Meat quality of mixed sex lambs grazing pasture and supplemented with, roughage, oats or oats and sunflower meal. 2001

D L Hopkins, and D G Hall, and H A Channon, and P J Holst
NSW Agriculture, PO Box 129, Cowra, New South Wales 2794, Australia.

The meat quality of 8-9-month-old cryptorchid, wether and ewe lambs (Poll Dorset×Border Leicester×Merino) was assessed. These lambs were grazed over summer and autumn from weaning (November) on lucerne (Medicago sativa) or ryegrass/clover (Lolium rigidum/trifolium subterranean) pasture at two locations (A or B). After 72 days lambs grazed on lucerne were supplemented with either ad lib clover hay or clover silage. Those grazed on the ryegrass/clover pasture were supplemented from weaning with either oat grain (400-600 g/h day and clover hay ad lib) or oat grain (200-400 g/h day) plus sunflower seed meal (200 g/h day) and clover hay ad lib. Lambs were slaughtered in April and May after they reached 48 kg liveweight. Lambs supplemented solely with roughage produced muscle (m. longissimus thoracis et lumborum; LTL) with a higher (P<0.05) pH, but there was no effect of nutrition or sex on meat colour or tenderness. Slaughter day affected tenderness of the topside (m. semimembranosus). Assessment of aroma, flavour and acceptability was undertaken on the m. biceps femoris from wether and cryptorchid lambs using an experienced taste panel.
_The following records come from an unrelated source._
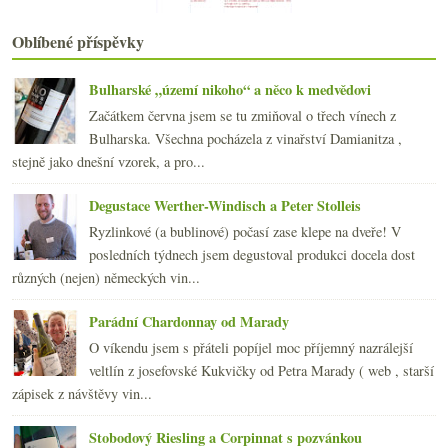
Kam kráčí domácí vinařství
Rekapitulace ročníku 2015 na Jižním svahu
Oblíbené příspěvky
Parádní večírek v Thiru
2015
(251)
►
Bulharské „území nikoho“ a něco k medvědovi
2014
(254)
►
Začátkem června jsem se tu zmiňoval o třech vínech z
2013
(249)
►
Bulharska. Všechna pocházela z vinařství Damianitza ,
2012
(254)
►
stejně jako dnešní vzorek, a pro...
2011
(252)
►
2010
(249)
Degustace Werther-Windisch a Peter Stolleis
►
2009
(249)
►
Ryzlinkové (a bublinové) počasí zase klepe na dveře! V
2008
(270)
►
posledních týdnech jsem degustoval produkci docela dost
2007
(108)
►
různých (nejen) německých vin...
Parádní Chardonnay od Marady
O víkendu jsem s přáteli popíjel moc příjemný nazrálejší
veltlín z josefovské Kukvičky od Petra Marady ( web , starší
zápisek z návštěvy vin...
Stobodový Riesling a Corpinnat s pozvánkou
There was no clear effect of sex or nutrition on the assessment of the sensory attributes. However, panellists considered meat from cryptorchid lambs fed the oats/sunflower supplement and grazed at location B, to have a stronger aroma and flavour (P<0.05) and in some cases to be less acceptable than meat from other combinations of sex, diet and location. The most acceptable meat came from lambs supplemented with oats, irrespective of sex or location. As such, these effects could not be attributed solely to either the diet or sex, but suggest there are conditions where meat from cryptorchids can be less acceptable.